False. The shot contains inactivated virus, which makes it “essentially impossible for the vaccine to cause flu,” says Anthony Fauci, M.D., director of the National Institute of Allergy and Infectious Diseases at the National Institutes of Health. The spray vaccine FluMist contains live attenuated virus. “But here again, the process is such that you do not get the flu from the vaccine. You may get a runny nose or irritated throat, but you won’t get the flu.”
5. You’re more susceptible to colds and flu if you’re under stress.
True. Of course, you’ll catch these ills only if you’re exposed to viruses, “but if you are stressed and you get infected, you have a greater chance of getting sick and having more severe symptoms,” says Ronald Glaser, director of the Institute for Behavioral Medicine Research at Ohio State University. This is especially true if you’re an older person and if the stress is chronic, factors that also weaken immune response to vaccines. Four ways to improve immune functioning: Stop smoking, start exercising, connect with loved ones, and watch your weight. Obesity also impairs immune function.
6. If you do get the flu, the only treatment is fluids and bed rest.
False. Antiviral medications can relieve symptoms and shorten illness. But they work only if taken within 48 hours of the onset of symptoms, which limits how often doctors prescribe them. Most adults don’t seek treatment until day four or five, Schaffner says. Fauci suggests you should first control a flu-related fever with acetaminophen. Antibiotics don’t work against viruses—only against bacteria, which become resistant when antibiotics are overused. As for a cold, some studies show that taking zinc at the onset can shorten its duration.
7. If you were vaccinated or had the flu last year, you’re still immune.
False. “The flu virus usually changes enough each year that prior vaccine or exposure does not protect you completely,” says Fauci. It may provide some residual protection if you’re young and healthy and the bug hasn’t changed too much, he says, “but for optimal protection, you need to get the vaccine that has been updated to match the circulating strain.” Flu season can start as soon as October and run as late as May. It’s smart to get vaccinated early to give your immune response time to kick in, but getting vaccinated late in the season beats not doing it at all.
8. When you sneeze or cough, you should cover your mouth and nose with your hands.

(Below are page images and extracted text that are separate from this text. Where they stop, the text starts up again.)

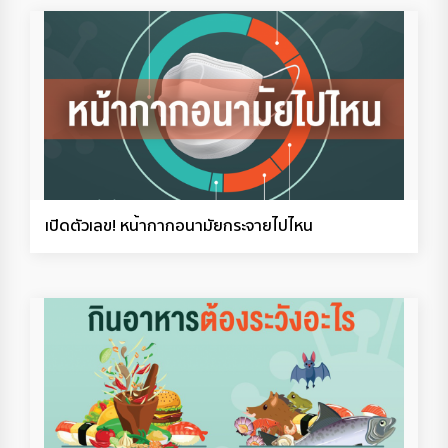
เปิดตัวเลข! หน้ากากอนามัยกระจายไปไหน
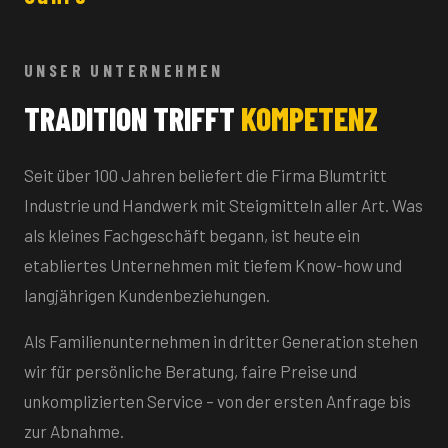
UNSER UNTERNEHMEN
TRADITION TRIFFT
KOMPETENZ
Seit über 100 Jahren beliefert die Firma Blumtritt
Industrie und Handwerk mit Steigmitteln aller Art. Was
als kleines Fachgeschäft begann, ist heute ein
etabliertes Unternehmen mit tiefem Know-how und
langjährigen Kundenbeziehungen.
Als Familienunternehmen in dritter Generation stehen
wir für persönliche Beratung, faire Preise und
unkomplizierten Service – von der ersten Anfrage bis
zur Abnahme.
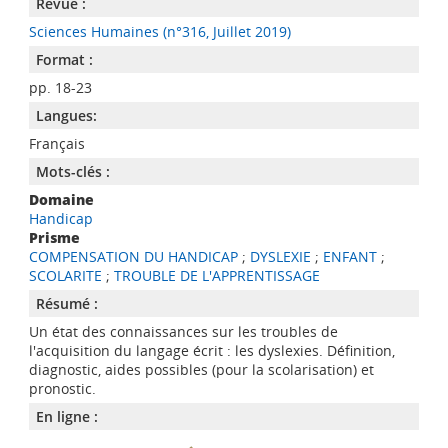
Revue :
Sciences Humaines (n°316, Juillet 2019)
Format :
pp. 18-23
Langues:
Français
Mots-clés :
Domaine
Handicap
Prisme
COMPENSATION DU HANDICAP
;
DYSLEXIE
;
ENFANT
;
SCOLARITE
;
TROUBLE DE L'APPRENTISSAGE
Résumé :
Un état des connaissances sur les troubles de
l'acquisition du langage écrit : les dyslexies. Définition,
diagnostic, aides possibles (pour la scolarisation) et
pronostic.
En ligne :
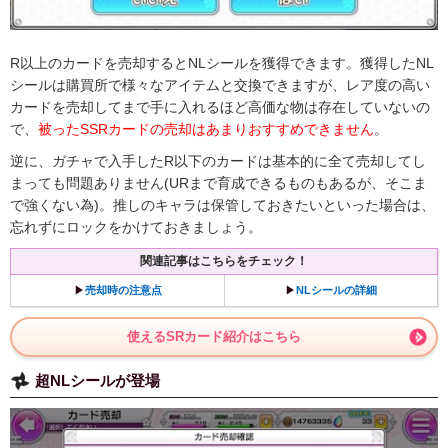
R以上のカードを売却するとNLシールを獲得できます。獲得したNL
シールは購買所で様々なアイテムと交換できますが、レア度の高い
カードを売却してまで手に入れるほど高価な物は存在していないの
で、
被ったSSRカードの売却はあまりおすすめできません
。
逆に、ガチャで入手したR以下のカードは基本的に全て売却してし
まっても問題ありません(URまで育成できるものもあるが、そこま
で強くない為)。推しのキャラは保管しておきたいといった場合は、
忘れずにロックをかけておきましょう。
関連記事はこちらをチェック！
▶︎
売却時の注意点
▶︎
NLシールの詳細
使えるSRカード紹介はこちら
超NLシールが登場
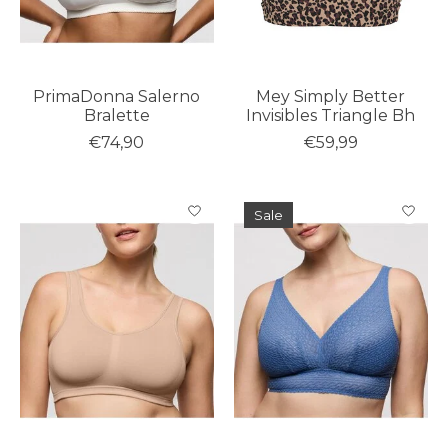
PrimaDonna Salerno
Mey Simply Better
Bralette
Invisibles Triangle Bh
€74,90
€59,99
Sale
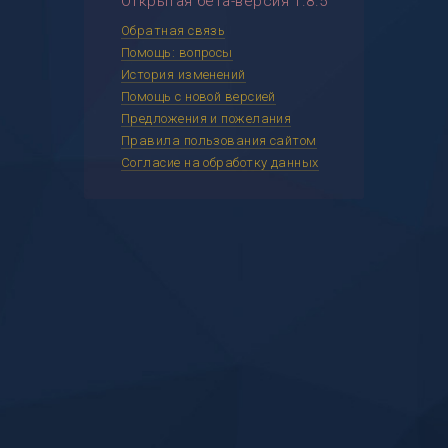
Открытая бета-версия 1.8.5
Обратная связь
Помощь: вопросы
История изменений
Помощь с новой версией
Предложения и пожелания
Правила пользования сайтом
Согласие на обработку данных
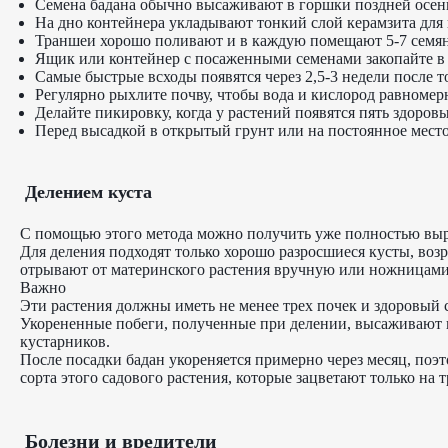
Семена бадана обычно высаживают в горшки поздней осен
На дно контейнера укладывают тонкий слой керамзита для 
Траншеи хорошо поливают и в каждую помещают 5-7 семян
Ящик или контейнер с посаженными семенами закопайте в са
Самые быстрые всходы появятся через 2,5-3 недели после т
Регулярно рыхлите почву, чтобы вода и кислород равномер
Делайте пикировку, когда у растений появятся пять здоров
Перед высадкой в открытый грунт или на постоянное место 
Делением куста
С помощью этого метода можно получить уже полностью выр
Для деления подходят только хорошо разросшиеся кусты, возр
отрывают от материнского растения вручную или ножницами
Важно
Эти растения должны иметь не менее трех почек и здоровый с
Укорененные побеги, полученные при делении, высаживают в о
кустарников.
После посадки бадан укореняется примерно через месяц, поэт
сорта этого садового растения, которые зацветают только на 
Болезни и вредители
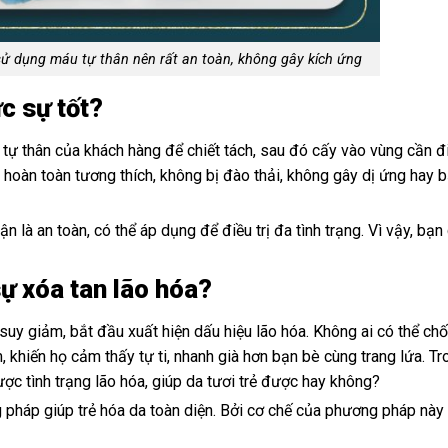
ử dụng máu tự thân nên rất an toàn, không gây kích ứng
c sự tốt?
ự thân của khách hàng để chiết tách, sau đó cấy vào vùng cần điề
hoàn toàn tương thích, không bị đào thải, không gây dị ứng hay b
 an toàn, có thể áp dụng để điều trị đa tình trạng. Vì vậy, bạn 
ự xóa tan lão hóa?
suy giảm, bắt đầu xuất hiện dấu hiệu lão hóa. Không ai có thể chố
, khiến họ cảm thấy tự ti, nhanh già hơn bạn bè cùng trang lứa. Tr
c tình trạng lão hóa, giúp da tươi trẻ được hay không?
háp giúp trẻ hóa da toàn diện. Bởi cơ chế của phương pháp này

False. Using your hands to stifle a cough or sneeze only coats them with germs, which can then get deposited on every person and surface you touch. “Current etiquette says that if you don’t have a tissue, you should turn away from people, or cough or sneeze into the crook of your arm,” says Schaffner. “It shows respect, and the virus gets trapped in your gabardine, so you don’t have to worry about spreading it.” Frequent hand-washing also curtails viral transmission: “In our family, it’s the first thing we do when we come home.”
9. Chicken soup can help relieve cold symptoms.

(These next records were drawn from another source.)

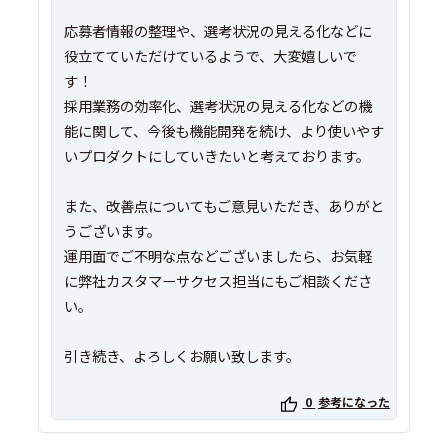
応募者情報の整理や、選考状況の見える化などに
役立てていただけているようで、大変嬉しいで
す！
採用業務の効率化、選考状況の見える化などの機
能に関して、今後も機能開発を続け、より使いやす
いプロダクトにしていきたいと考えております。
また、改善点についてもご意見いただき、ありがと
うございます。
運用面でご不明な点などございましたら、お気軽
に弊社カスタマーサクセス担当にもご相談くださ
い。
引き続き、よろしくお願い致します。
0
参考になった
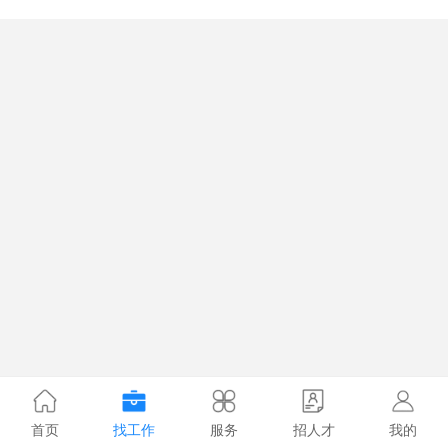
首页
找工作
服务
招人才
我的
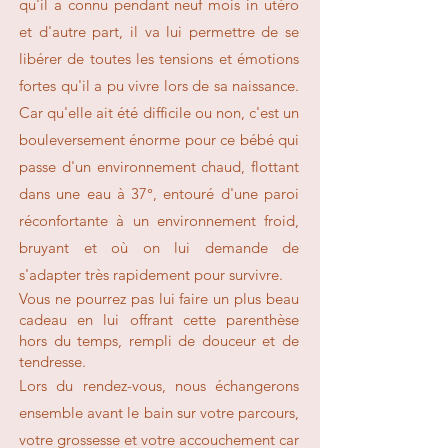
qu'il a connu pendant neuf mois in utéro
et d'autre part, il va lui permettre de se
libérer de toutes les tensions et émotions
fortes qu'il a pu vivre lors de sa naissance.
Car qu'elle ait été difficile ou non, c'est un
bouleversement énorme pour ce bébé qui
passe d'un environnem
ent chaud, flottant
dans une eau à 37°, entouré d'une
paroi
réconfortante à un environnement froid,
bruyant et où on lui demande de
s'adapter très rapidement pour survivre.
Vous ne pourrez pas lui faire un plus beau
cadeau en lui offrant cette parenthèse
hors du temps, rempli de douceur et de
tendresse.
Lors du rendez-vous, nous échangerons
ensemble avant le bain sur votre parcours,
votre grossesse et votre accouchement car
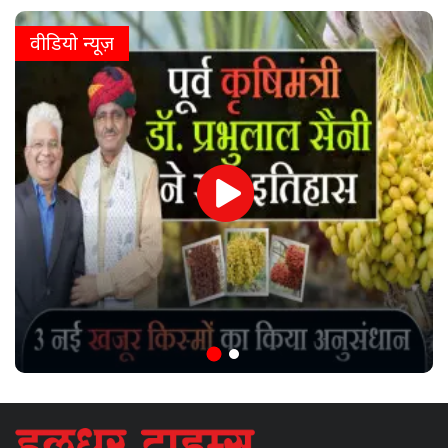
वीडियो न्यूज़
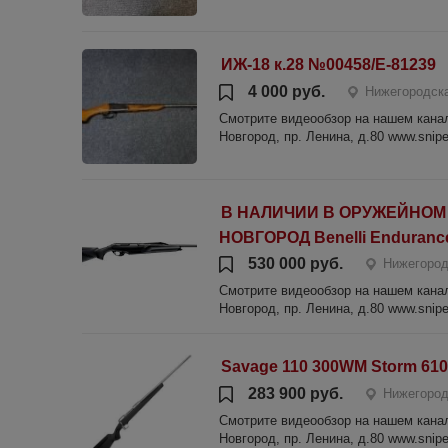
ИЖ-18 к.28 №00458/Е-81239
4 000 руб.
Нижегородска
Смотрите видеообзор на нашем канале
Новгород, пр. Ленина, д.80 www.sniper
В НАЛИЧИИ В ОРУЖЕЙНОМ
НОВГОРОД Benelli Endurance
530 000 руб.
Нижегород
Смотрите видеообзор на нашем канале
Новгород, пр. Ленина, д.80 www.sniper
Savage 110 300WM Storm 610
283 900 руб.
Нижегород
Смотрите видеообзор на нашем канале
Новгород, пр. Ленина, д.80 www.sniper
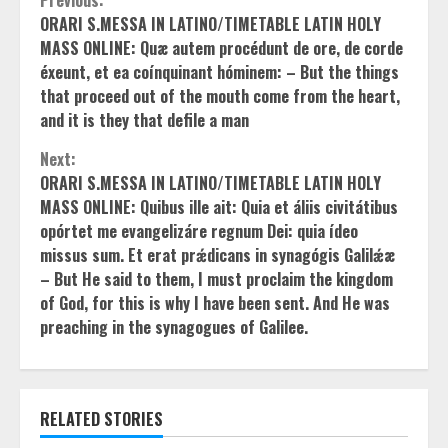
Continue
ORARI S.MESSA IN LATINO/TIMETABLE LATIN HOLY
Reading
MASS ONLINE: Quæ autem procédunt de ore, de corde
éxeunt, et ea coínquinant hóminem: – But the things
that proceed out of the mouth come from the heart,
and it is they that defile a man
Next:
ORARI S.MESSA IN LATINO/TIMETABLE LATIN HOLY
MASS ONLINE: Quibus ille ait: Quia et áliis civitátibus
opórtet me evangelizáre regnum Dei: quia ídeo
missus sum. Et erat prǽdicans in synagógis Galilǽæ
– But He said to them, I must proclaim the kingdom
of God, for this is why I have been sent. And He was
preaching in the synagogues of Galilee.
RELATED STORIES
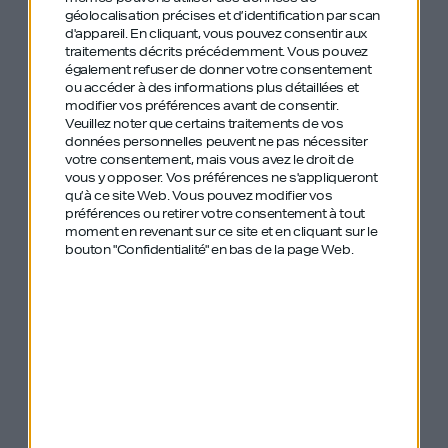
géolocalisation précises et d’identification par scan
d'appareil. En cliquant, vous pouvez consentir aux
traitements décrits précédemment. Vous pouvez
On a cité avec
également refuser de donner votre consentement
ou accéder à des informations plus détaillées et
Stanislas Niox-
modifier vos préférences avant de consentir.
Veuillez noter que certains traitements de vos
données personnelles peuvent ne pas nécessiter
Chateau plusieurs
votre consentement, mais vous avez le droit de
vous y opposer. Vos préférences ne s'appliqueront
anciens épisodes de
qu’à ce site Web. Vous pouvez modifier vos
préférences ou retirer votre consentement à tout
GDIY :
moment en revenant sur ce site et en cliquant sur le
bouton "Confidentialité" en bas de la page Web.
#324 – Antoine Freysz – Kerala Ventures –
Masterclass recrutement : la méthode
pour s’entourer des meilleurs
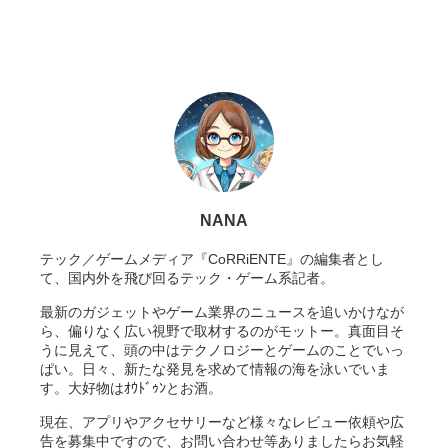
NANA
テック／ゲームメディア『CoRRiENTE』の編集者とし
て、国内外を飛び回るテック・ゲーム系記者。
最新のガジェットやゲーム業界のニュースを追いかけなが
ら、偏りなく広い視野で取材するのがモットー。真面目そ
うに見えて、頭の中はテクノロジーとゲームのことでいっ
ぱい。日々、新たな発見を求めて情報の海を泳いでいま
す。大好物はｵｳﾄﾞｩﾝとお酒。
現在、アプリやアクセサリーなど様々なレビュー依頼や広
告を募集中ですので、お問い合わせ等ありましたらお気軽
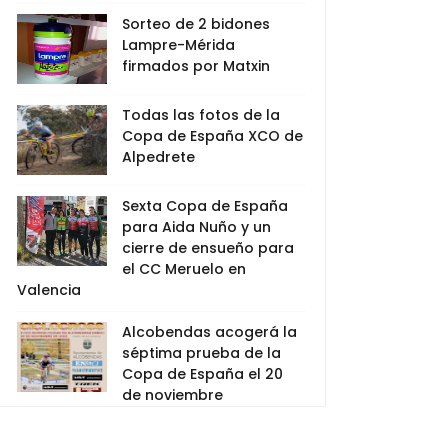
Sorteo de 2 bidones
Lampre-Mérida
firmados por Matxin
Todas las fotos de la
Copa de España XCO de
Alpedrete
Sexta Copa de España
para Aida Nuño y un
cierre de ensueño para
el CC Meruelo en
Valencia
Alcobendas acogerá la
séptima prueba de la
Copa de España el 20
de noviembre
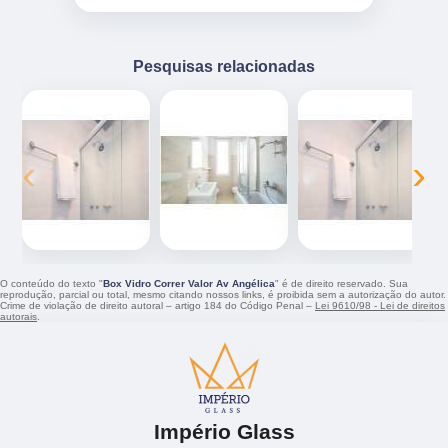
Pesquisas relacionadas
‹
›
O conteúdo do texto "
Box Vidro Correr Valor Av Angélica
" é de direito reservado. Sua
reprodução, parcial ou total, mesmo citando nossos links, é proibida sem a autorização do autor.
Crime de violação de direito autoral – artigo 184 do Código Penal –
Lei 9610/98 - Lei de direitos
autorais
.
Império Glass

True—although most experts insist that’s not because it’s anything special. Sipping any hot, steamy liquid can help relieve congestion, and the TLC factor of having someone make soup for you is healing. But there may be more to it than that, says Stephen Rennard, M.D., Larson Professor of Medicine in the Department of Internal Medicine at the University of Nebraska Medical Center. In one study, he found that homemade chicken soup and some canned soups inhibited movement of inflammatory cells called neutrophils. “Most cold symptoms are caused by inflammation rather than by the virus,” he says. If the soup reduces inflammation, “it could make symptoms better. Just because it’s an old wives’ tale doesn’t mean it’s wrong.”